Missouri High Court Sides with Travel Firms in Tax Case

By CHRIS BLANK
Associated Press

JEFFERSON CITY, Mo. — The Missouri Supreme Court on Tuesday sided with several online travel companies in a dispute over hotel and tourism taxes.

At issue was a lawsuit filed by St. Louis County and the St. Louis Convention and Visitors Commission against several companies that help with hotel and motel bookings. The companies contract with hotels for discounted prices and then sell the rooms to the public for a higher price while remitting the discounted price to the hotel operator and keeping the remainder. According to court documents, St. Louis County and the commission had argued that the booking companies should pay the taxes for the price difference.
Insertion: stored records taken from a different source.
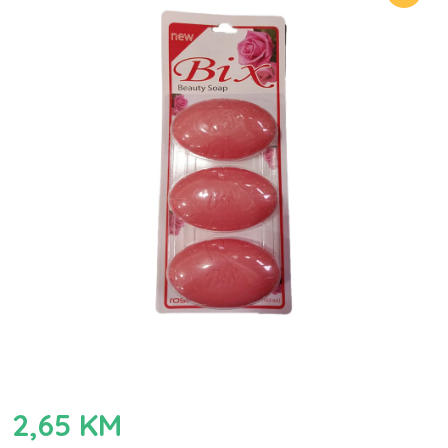
2,65
KM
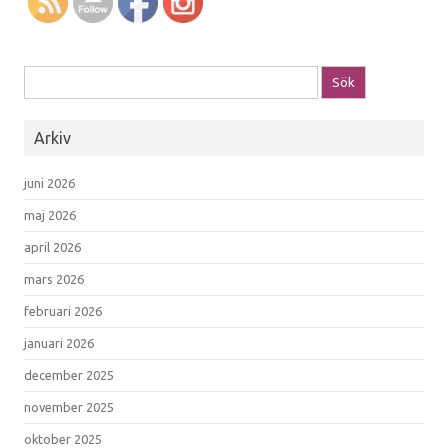
Sök efter:
Arkiv
juni 2026
maj 2026
april 2026
mars 2026
februari 2026
januari 2026
december 2025
november 2025
oktober 2025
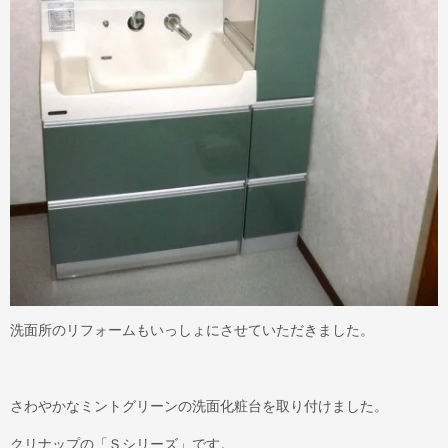
洗面所のリフォームもいっしょにさせていただきました。
さわやかなミントグリーンの洗面化粧台を取り付けました。
クリナップの「Ｓシリーズ」です。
But a unanimous state Supreme Court disagreed Tuesday and ruled for the companies, concluding that they were not required to pay the taxes.
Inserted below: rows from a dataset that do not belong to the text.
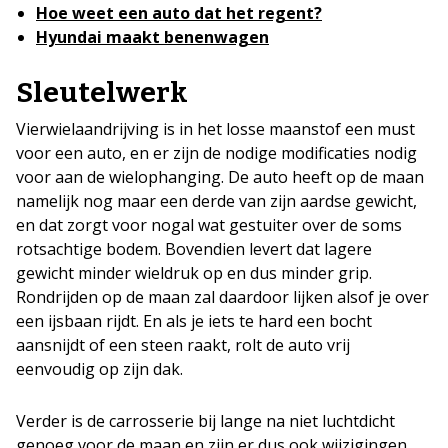
Hoe weet een auto dat het regent?
Hyundai maakt benenwagen
Sleutelwerk
Vierwielaandrijving is in het losse maanstof een must
voor een auto, en er zijn de nodige modificaties nodig
voor aan de wielophanging. De auto heeft op de maan
namelijk nog maar een derde van zijn aardse gewicht,
en dat zorgt voor nogal wat gestuiter over de soms
rotsachtige bodem. Bovendien levert dat lagere
gewicht minder wieldruk op en dus minder grip.
Rondrijden op de maan zal daardoor lijken alsof je over
een ijsbaan rijdt. En als je iets te hard een bocht
aansnijdt of een steen raakt, rolt de auto vrij
eenvoudig op zijn dak.
Verder is de carrosserie bij lange na niet luchtdicht
genoeg voor de maan en zijn er dus ook wijzigingen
Defendants included companies such as Prestige Travel Inc., Expedia Inc., Hotels.com, Priceline.com and Orbitz Inc. The companies argued, according to court documents, that the taxes applied to hotel or motel operators and that the businesses ran travel websites. The firms said that the difference between the discounted price the businesses got from a hotel and the higher price charged to customers was compensation for the reservation services and not a room charge.
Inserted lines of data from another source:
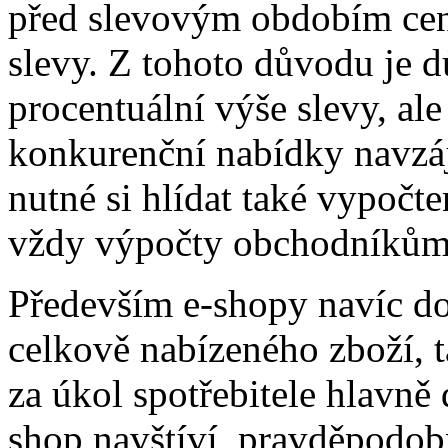
před slevovým obdobím cen
slevy. Z tohoto důvodu je dů
procentuální výše slevy, al
konkurenční nabídky navzá
nutné si hlídat také vypočte
vždy výpočty obchodníkům 
Především e-shopy navíc do
celkově nabízeného zboží, 
za úkol spotřebitele hlavně
shop navštíví, pravděpodo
A trial court had dismissed the lawsuit over the tax dispute after a new Missouri law took effect that stated the taxes were limited to the payment received by the hotel operator while stating that travel agents and other intermediaries were not to be considered hotel operators.

The Missouri Supreme Court on Tuesday upheld the constitutionality of that law. The court said the online travel companies would not have had an obligation to pay the hotel tax because it was levied only on those operating a hotel or motel. In addition, the state high court said the online travel companies would not have been liable for the tourism tax because they do not provide sleeping rooms and that tax was focused on those who receive payment for use of a sleeping room.

An attorney who represented the companies did not return a call seeking comment. A lawyer who represented St. Louis County and the St. Louis Convention and Visitors Commission before the state Supreme Court was involved in a case outside of Missouri and not immediately available to comment Tuesday.